(Material for the task begins)

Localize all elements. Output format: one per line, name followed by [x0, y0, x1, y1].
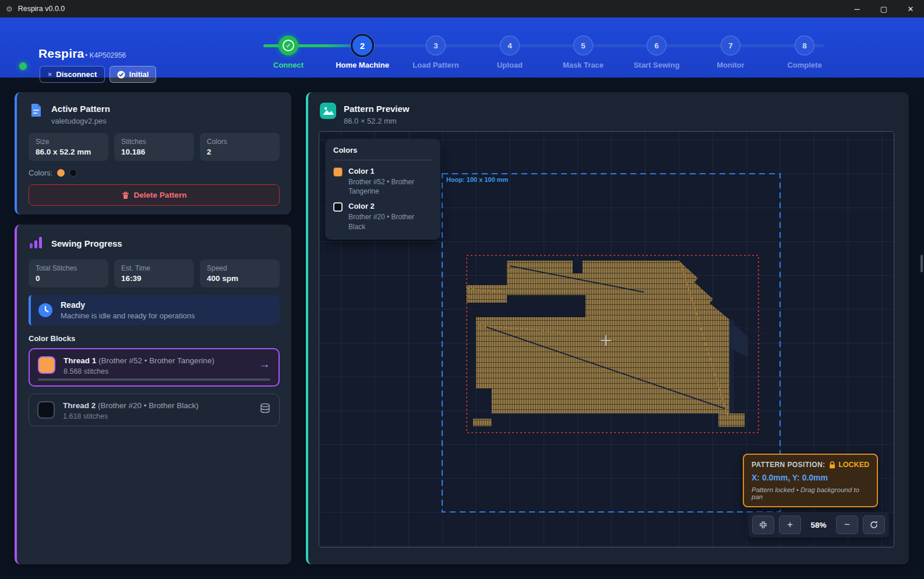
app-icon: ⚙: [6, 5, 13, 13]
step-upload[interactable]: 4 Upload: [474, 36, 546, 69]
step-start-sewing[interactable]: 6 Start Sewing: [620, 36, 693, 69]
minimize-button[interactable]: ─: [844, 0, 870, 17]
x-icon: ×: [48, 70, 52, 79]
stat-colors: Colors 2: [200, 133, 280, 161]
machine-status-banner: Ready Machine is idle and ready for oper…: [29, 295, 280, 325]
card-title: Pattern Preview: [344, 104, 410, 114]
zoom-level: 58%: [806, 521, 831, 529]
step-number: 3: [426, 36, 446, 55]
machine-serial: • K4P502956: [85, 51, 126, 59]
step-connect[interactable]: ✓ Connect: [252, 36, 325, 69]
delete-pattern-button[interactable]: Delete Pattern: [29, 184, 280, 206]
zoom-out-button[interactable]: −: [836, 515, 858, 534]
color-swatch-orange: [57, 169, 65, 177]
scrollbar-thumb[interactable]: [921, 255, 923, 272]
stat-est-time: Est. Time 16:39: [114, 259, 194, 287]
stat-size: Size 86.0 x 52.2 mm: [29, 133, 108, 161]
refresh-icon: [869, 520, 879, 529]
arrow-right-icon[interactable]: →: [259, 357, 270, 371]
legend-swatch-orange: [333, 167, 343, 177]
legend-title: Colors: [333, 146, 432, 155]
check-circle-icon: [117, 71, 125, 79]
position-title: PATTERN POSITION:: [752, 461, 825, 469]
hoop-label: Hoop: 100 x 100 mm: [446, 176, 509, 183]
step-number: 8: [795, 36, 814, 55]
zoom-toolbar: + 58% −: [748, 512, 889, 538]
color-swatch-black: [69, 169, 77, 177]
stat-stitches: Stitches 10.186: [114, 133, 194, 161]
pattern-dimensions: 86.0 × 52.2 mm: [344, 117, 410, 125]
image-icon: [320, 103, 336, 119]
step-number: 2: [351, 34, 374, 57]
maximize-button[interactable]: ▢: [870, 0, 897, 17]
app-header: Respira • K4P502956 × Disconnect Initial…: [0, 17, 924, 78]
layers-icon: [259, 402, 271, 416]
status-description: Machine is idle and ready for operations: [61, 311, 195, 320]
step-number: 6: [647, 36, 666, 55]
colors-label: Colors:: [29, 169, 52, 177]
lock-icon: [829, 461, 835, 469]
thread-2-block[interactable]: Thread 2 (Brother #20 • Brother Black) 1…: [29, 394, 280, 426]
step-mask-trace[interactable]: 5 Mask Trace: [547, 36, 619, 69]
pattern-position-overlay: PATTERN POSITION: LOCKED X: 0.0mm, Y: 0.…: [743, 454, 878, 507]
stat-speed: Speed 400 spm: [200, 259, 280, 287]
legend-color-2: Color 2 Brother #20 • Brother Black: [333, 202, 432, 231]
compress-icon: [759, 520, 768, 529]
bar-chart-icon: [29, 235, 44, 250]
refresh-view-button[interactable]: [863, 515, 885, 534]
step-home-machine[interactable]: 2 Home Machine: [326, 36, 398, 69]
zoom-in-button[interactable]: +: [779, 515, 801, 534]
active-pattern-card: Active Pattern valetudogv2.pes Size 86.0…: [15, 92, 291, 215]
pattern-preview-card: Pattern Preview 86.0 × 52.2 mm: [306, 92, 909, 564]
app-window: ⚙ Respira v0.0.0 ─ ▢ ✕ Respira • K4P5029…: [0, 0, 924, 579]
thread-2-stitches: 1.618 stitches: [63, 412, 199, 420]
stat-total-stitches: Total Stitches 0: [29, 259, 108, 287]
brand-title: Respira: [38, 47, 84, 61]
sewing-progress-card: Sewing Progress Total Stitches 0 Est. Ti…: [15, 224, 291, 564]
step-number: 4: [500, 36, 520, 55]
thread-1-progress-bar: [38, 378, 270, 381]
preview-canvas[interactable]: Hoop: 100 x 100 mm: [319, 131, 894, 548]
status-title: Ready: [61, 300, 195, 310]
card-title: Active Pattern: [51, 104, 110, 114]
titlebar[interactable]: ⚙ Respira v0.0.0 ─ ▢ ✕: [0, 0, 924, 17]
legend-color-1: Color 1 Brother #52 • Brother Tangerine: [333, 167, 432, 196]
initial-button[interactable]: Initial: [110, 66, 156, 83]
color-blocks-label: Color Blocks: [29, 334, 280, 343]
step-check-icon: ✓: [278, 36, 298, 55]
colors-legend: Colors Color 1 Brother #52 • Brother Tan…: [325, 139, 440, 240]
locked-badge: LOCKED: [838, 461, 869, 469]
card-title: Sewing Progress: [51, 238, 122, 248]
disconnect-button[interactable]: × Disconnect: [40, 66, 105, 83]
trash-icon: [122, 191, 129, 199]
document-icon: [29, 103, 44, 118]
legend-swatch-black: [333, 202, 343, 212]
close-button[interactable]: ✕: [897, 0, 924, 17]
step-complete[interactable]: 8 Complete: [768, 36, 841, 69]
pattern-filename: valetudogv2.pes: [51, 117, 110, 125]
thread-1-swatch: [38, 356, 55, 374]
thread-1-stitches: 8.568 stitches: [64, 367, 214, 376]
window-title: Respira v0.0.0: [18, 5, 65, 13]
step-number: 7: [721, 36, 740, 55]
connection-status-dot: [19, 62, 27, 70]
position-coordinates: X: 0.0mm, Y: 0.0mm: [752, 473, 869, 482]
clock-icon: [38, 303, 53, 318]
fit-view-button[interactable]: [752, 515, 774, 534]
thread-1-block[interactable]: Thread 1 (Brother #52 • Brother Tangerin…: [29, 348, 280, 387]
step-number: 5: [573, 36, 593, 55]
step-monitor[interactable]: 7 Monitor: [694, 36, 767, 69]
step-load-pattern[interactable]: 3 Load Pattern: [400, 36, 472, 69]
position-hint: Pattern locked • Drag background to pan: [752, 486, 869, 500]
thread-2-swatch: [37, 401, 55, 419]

(Material for the task ends)
(Material for the task begins)

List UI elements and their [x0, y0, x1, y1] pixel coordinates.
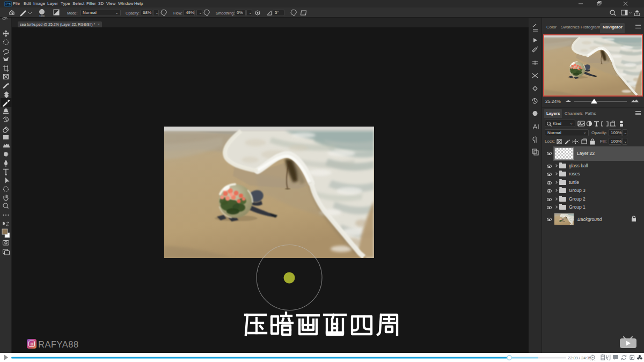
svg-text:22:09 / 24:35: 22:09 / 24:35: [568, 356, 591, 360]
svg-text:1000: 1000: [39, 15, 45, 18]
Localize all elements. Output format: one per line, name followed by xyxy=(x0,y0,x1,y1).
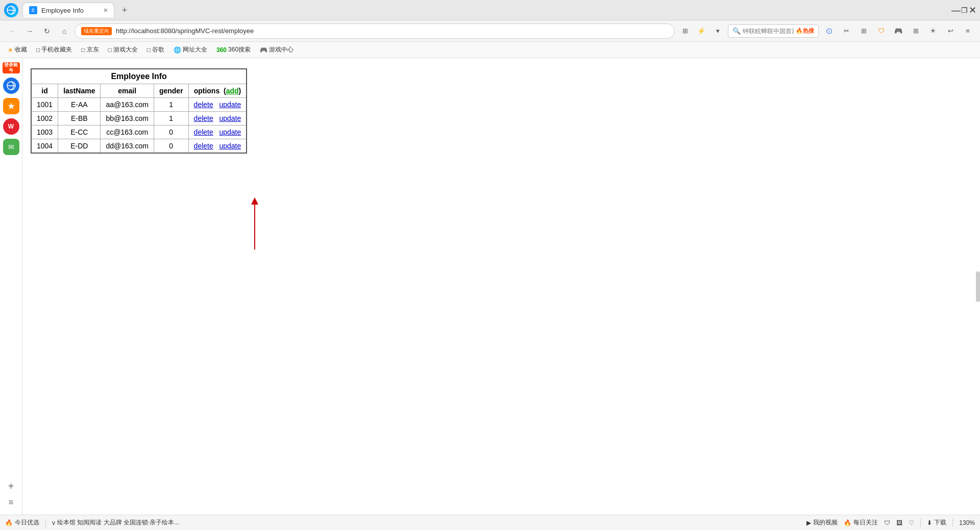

(Material for the task ends)

▸ **Problem details**: After locating the line containing "List UI elements" in the entries above, return it and every line after it exactly, ending at the line containing "followed by xyxy=(x0,y0,x1,y1).", without pictures.

▸ **Task answer**:
List UI elements and their [x0, y0, x1, y1] pixel coordinates.
svg-text:22:09 / 24:35: 22:09 / 24:35: [568, 356, 591, 360]
svg-text:1000: 1000: [39, 15, 45, 18]
Localize all elements. Output format: one per line, name followed by xyxy=(x0,y0,x1,y1).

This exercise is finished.